An unexplained phenomena -- dubbed crop circles around the world -- has been discovered in
the forestry and farming community of Vanderhoof, 100 kilometres west of here. Vanderhoof
airport owner Brent Miskuski and pilot Larry Frey discovered 10 precise circles of varying
sizes between 10 to 100 feet wide (three to 30 metres) in a ripe oat field just beyond the
approach to the runway this weekend.
"This is bizarre, I'll tell you," said Miskuski. "It's one out of the
One of the local farmers said his dogs were barking out of control unexplainably Friday
night, said Miskuski, adding there was no wind that night either. Mifuskuski -- who took
pictures from the air -- describes the oats as being bent over symmetrically and lying
down very flat.

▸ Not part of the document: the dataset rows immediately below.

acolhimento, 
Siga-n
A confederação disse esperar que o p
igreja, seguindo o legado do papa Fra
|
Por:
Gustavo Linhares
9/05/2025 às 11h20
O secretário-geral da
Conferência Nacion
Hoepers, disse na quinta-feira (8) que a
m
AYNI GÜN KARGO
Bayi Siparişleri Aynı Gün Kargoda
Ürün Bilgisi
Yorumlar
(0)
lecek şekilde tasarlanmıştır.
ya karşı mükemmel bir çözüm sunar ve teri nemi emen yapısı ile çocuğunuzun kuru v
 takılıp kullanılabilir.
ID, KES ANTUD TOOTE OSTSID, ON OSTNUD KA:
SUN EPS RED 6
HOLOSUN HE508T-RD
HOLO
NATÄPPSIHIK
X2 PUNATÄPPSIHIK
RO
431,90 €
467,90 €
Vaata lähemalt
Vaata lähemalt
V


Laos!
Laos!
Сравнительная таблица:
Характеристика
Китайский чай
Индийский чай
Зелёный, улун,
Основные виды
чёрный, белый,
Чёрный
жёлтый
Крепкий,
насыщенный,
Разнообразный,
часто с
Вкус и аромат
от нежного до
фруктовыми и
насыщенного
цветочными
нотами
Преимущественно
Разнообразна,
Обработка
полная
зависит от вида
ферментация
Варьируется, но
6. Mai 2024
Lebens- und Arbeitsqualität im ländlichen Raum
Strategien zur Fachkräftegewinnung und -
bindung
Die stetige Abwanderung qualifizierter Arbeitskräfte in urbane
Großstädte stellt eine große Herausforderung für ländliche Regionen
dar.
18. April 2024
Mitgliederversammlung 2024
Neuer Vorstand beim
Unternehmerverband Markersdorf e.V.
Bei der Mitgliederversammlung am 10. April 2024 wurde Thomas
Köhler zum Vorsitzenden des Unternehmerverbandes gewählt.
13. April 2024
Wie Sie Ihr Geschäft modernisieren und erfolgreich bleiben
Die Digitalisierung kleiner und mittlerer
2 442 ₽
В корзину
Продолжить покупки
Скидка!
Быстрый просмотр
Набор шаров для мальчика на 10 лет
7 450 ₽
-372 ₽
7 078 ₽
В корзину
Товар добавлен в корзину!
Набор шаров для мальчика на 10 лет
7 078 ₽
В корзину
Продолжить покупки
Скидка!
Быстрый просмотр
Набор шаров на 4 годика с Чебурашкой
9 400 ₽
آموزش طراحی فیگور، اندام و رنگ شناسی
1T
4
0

There are no signs of trampling or disturbance, and there were no paths to
the circles or between them, he said.
Vanderhoof resident Jay Bangs also viewed the circles from the air when he was flying with
his father Sunday morning. He came back after the flight to get a closer look. He thought
there were maybe a half dozen "perfectly round" circles of varying sizes up to
50 feet (15 metres) wide. Bangs described the oats as being all neatly bent over, with the
oats intact on the stalks. "It was very precise." It's creating quite a bit of
talk in the community, said Bangs, who also took pictures of the circles.
Crop circles first appeared in modern times in England in 1972, according to The Crop
Circular Internet site. Since then, there have been about 9,000 reported and documented
circles -- about 90% in England but also in B.C. About 40% of the documented circles have
been determined to be hoaxes, says Internet author Freddy Silva, where the grass is
broken, trampled, bruised or crushed. In the authentic, unexplained formations the stems
are bent, normally about an inch off the ground, says Silva.